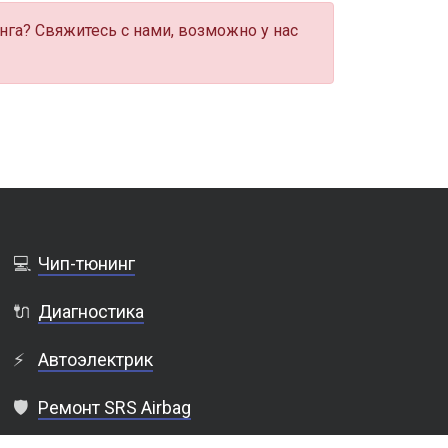
нга? Свяжитесь с нами, возможно у нас
💻
Чип-тюнинг
🔌
Диагностика
⚡
Автоэлектрик
🛡️
Ремонт SRS Airbag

◇ ◇ ◇ ◇ ◇

Would you give the entries above again verbatim, omitting the images they contain?

**TASK RESULT**
нга? Свяжитесь с нами, возможно у нас
💻
Чип-тюнинг
🔌
Диагностика
⚡
Автоэлектрик
🛡️
Ремонт SRS Airbag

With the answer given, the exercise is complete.